Discussion in 'General Softball Discussions' started by JuiorB78, Nov 19, 2019.

  1. JuiorB78

    JuiorB78 New Member

    I have a 13 year old daughter that I have been trying to get to play multiple sports but for the last couple years has refused to participate in other sports. Recently I feel like she is getting burned out fast. In the past years I have done what I feel like was the best way to handle her. I quit coaching, She joined a travel team with a coach that has no kid on the team, No more bad car rides home (I smile and take her for pizza and ice cream), and I have even let her have a serious input on which instructors she is using. Her heart just isnt in it much anymore it seems and she has potential. I know I am a dad and am biased but when given the opportunity and she is focused she becomes a game changer. Any advice for handling a teenage daughter in this situation is appreciated. Thank you in advance
  2. daboss

    daboss Well-Known Member

    You are the parent. You are pilot in command. I suggest you look at this issue from every angle and form a list of questions you can ask your daughter to get a better grasp of why she now acts sluggish to the everyday grind and the reluctance to explore other options. Perhaps you can get to the root of the issue and if needed take appropriate parental action. Hopefully she'll see you have her best interest at heart and will open up to you. Hopefully she'll agree to a course of action the 2 of you can agree upon.

    13 yrs old is a difficult age for a young girl. It could be she has lost the luster for the game and she simply doesn't want to hurt your feelings. This game has brought the 2 of you very close and she might be afraid of losing that. It could be a teammate situation such as an old friend now gone or simply not bonding with the others like it was once. Maybe there's a bullying situation. Might be feeling left out. Perhaps some other parents are an issue. These things and more could be a factor. Maybe it's you and any negative interaction she's responding to because of things you may have said or done. Regardless, the odds are she's unhappy at some level. It could be the difficulty of accepting she's an average player now that she's entered a more competitive world. This is due to the advancement of the skill level of the other girls.

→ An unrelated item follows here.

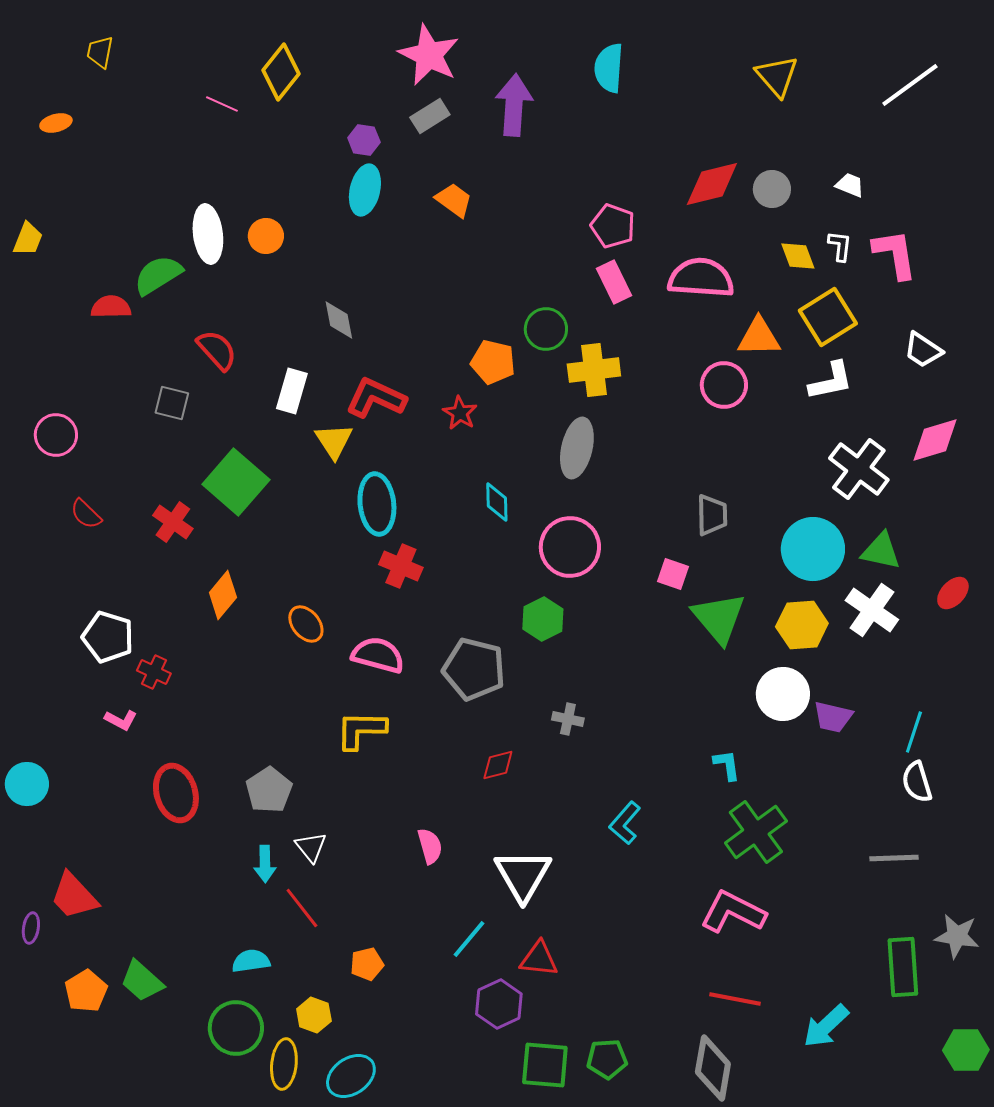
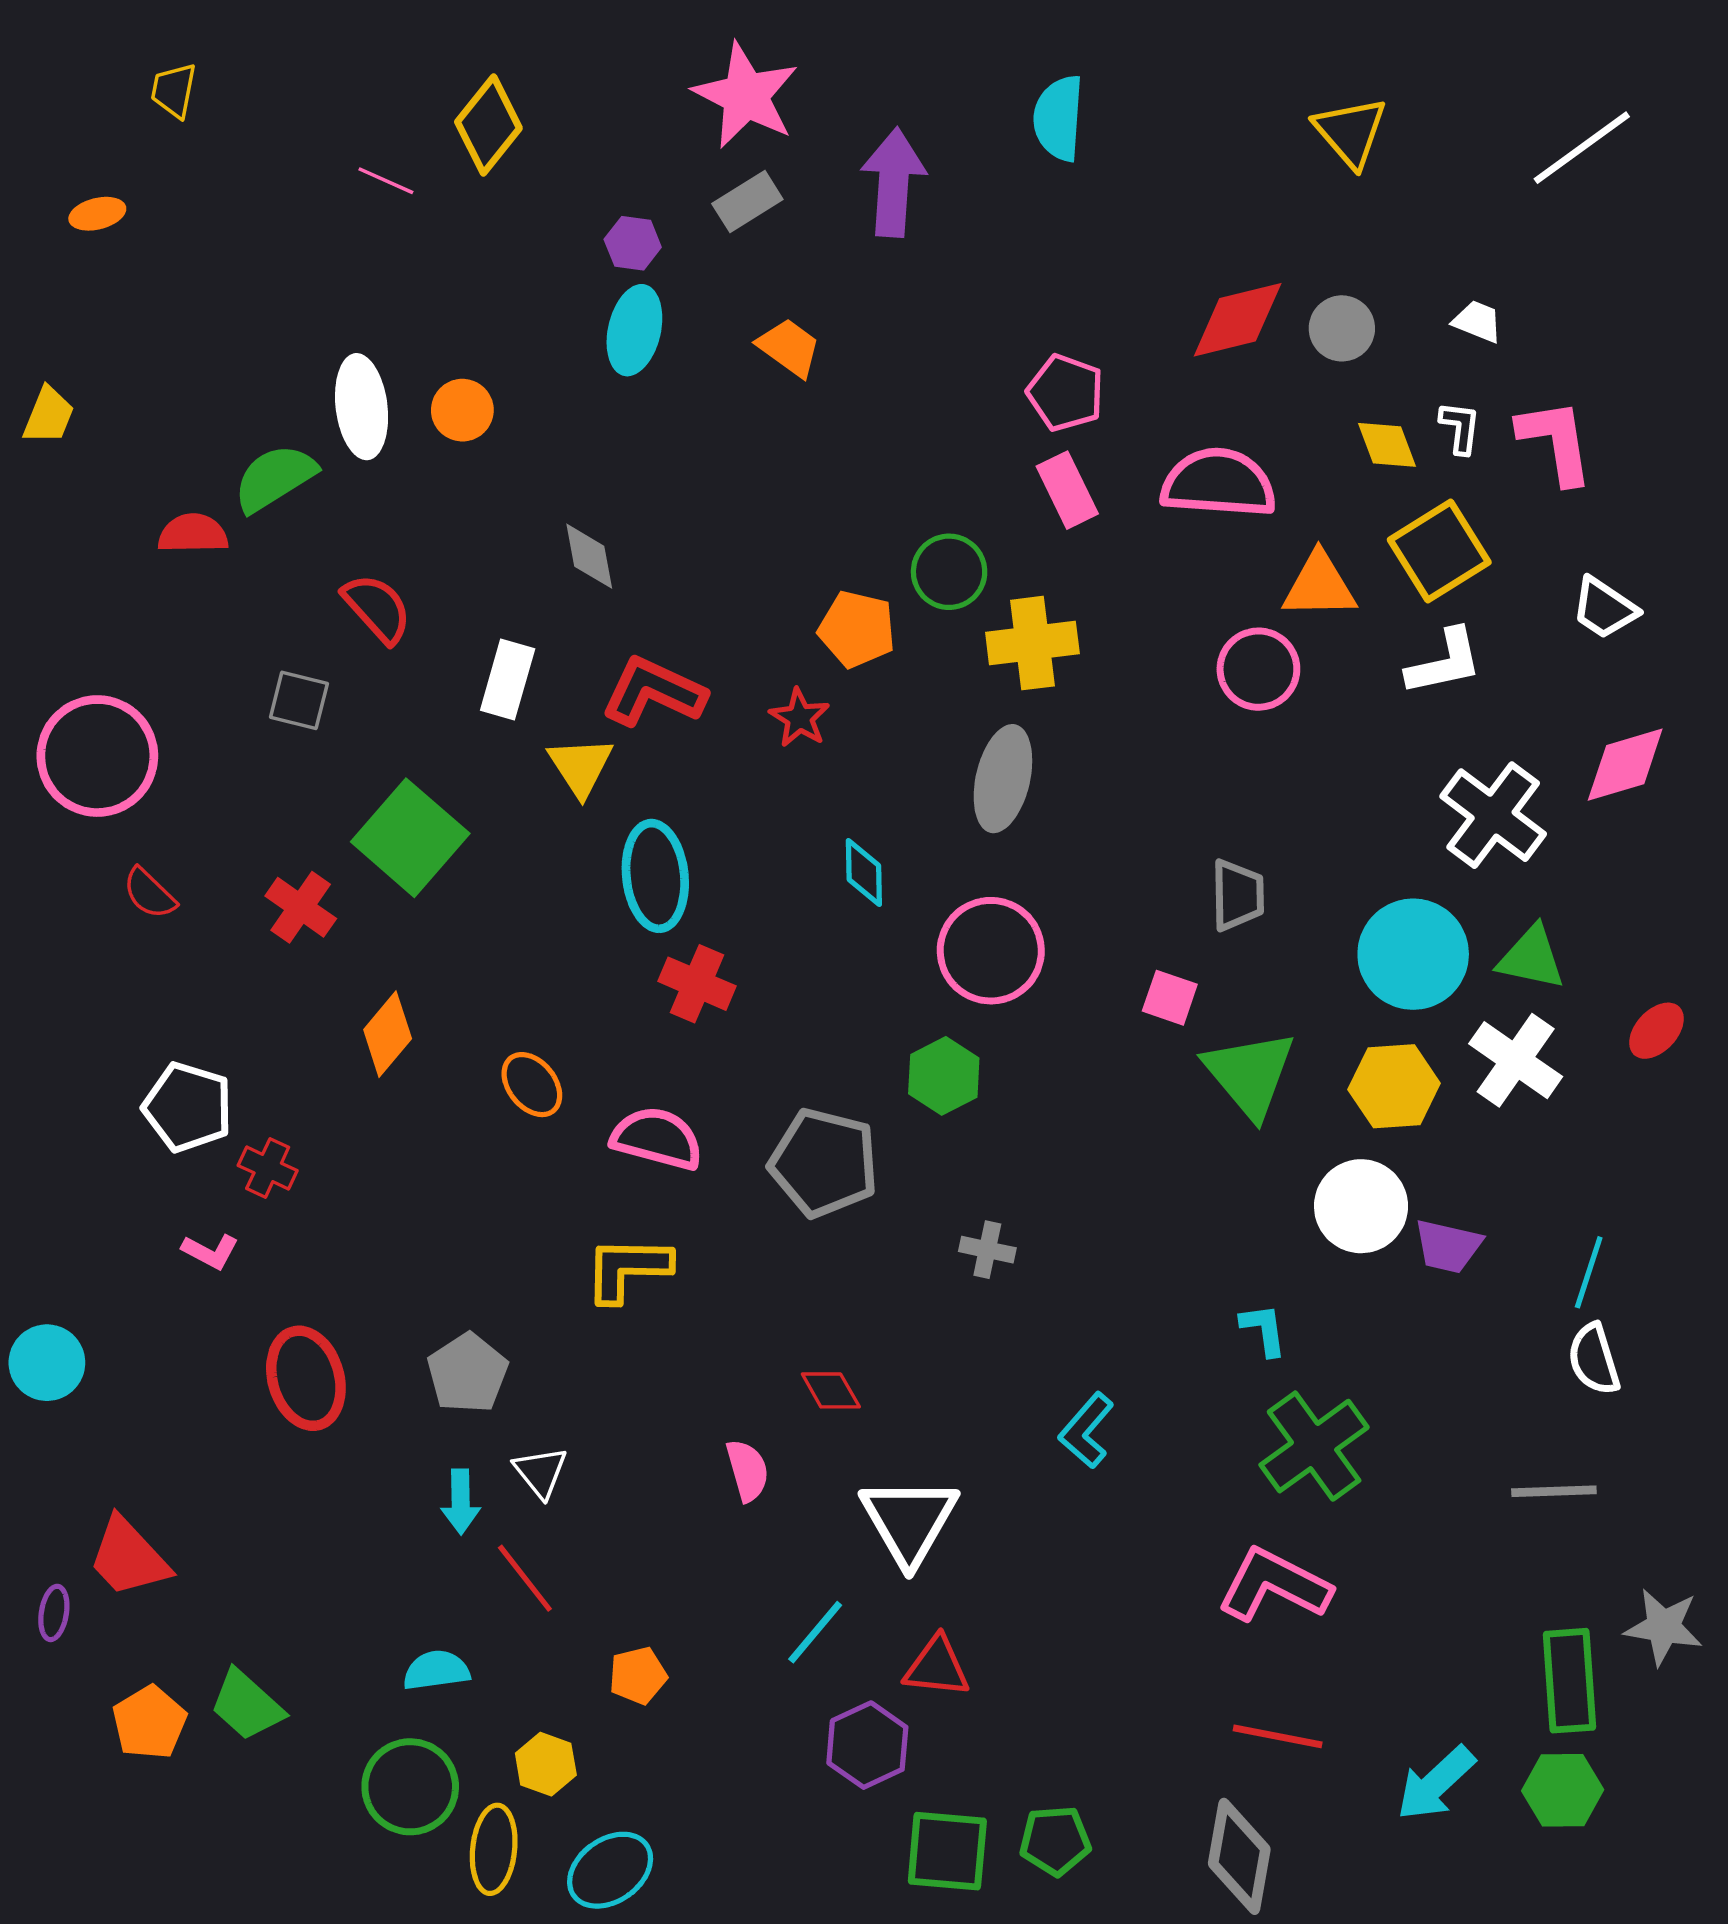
pink circle: (56, 435) -> (97, 756), size x1.6
red diamond: (498, 765) -> (831, 1390), moved, turned 75
green hexagon: (966, 1050) -> (1563, 1790), moved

    Perhaps one of the motivating factors of why she shunned other sports is because at a young age she was extremely successful in this sport compared to the others around her. It simply could have been her moment in the spotlight. She may have thought this was her calling. It obviously had your attention. Why else would you have gone thru all this?

    Talk to her. Get somebody else to talk to her but communicate before reacting.
    Last edited: Nov 23, 2019
    Chardon Storm and CARDS like this.

    SOFTBALLS14 Active Member

    This is also a good time to just take a break ....no nothing , let her body and MIND recover for a few months .... just be a kid, hang out with friends.... do nothing softball..... then in Jan..... see what she wants to do then.
    Have a sit down and see what her goals are for college or trade school, and any sports ..... there is always golf, archery, and bowling that all give scholarships too....
    Sometimes distance will make the heart grow back to the sport that you both love ..... Good Luck!
    Chardon Storm and daboss like this.
  4. CARDS

    CARDS Active Member

    What is her peer group/friends doing? Honestly, who you choose to associate with as a teenager does make a difference.

    If she is only friends with softball teammates during softball activities her friends outside of spotball activities may have an influence on her decision to do other things than sports. That is not necessarily bad depending on what other activities they fill their time with.
    As Daboss said 13 is a tough age with peer pressures at school, school in general and of course boys. Ages 13 to 16 is where there is the largest drop off in ladies in sport occur, some due to burn out but most leave to pursue other interest.
    Last edited: Nov 23, 2019
    Chardon Storm and daboss like this.
  5. Rotte

    Rotte Member

    Not a fan of the phrase "BURN OUT"
    Kid's do loose interest. Especially teenagers.
    It's not always something you can change, and forcing the issue will case more problems, than it solves.
    I 100% support the take some time off & see approach. If she doesn't miss it, then time to move on from it.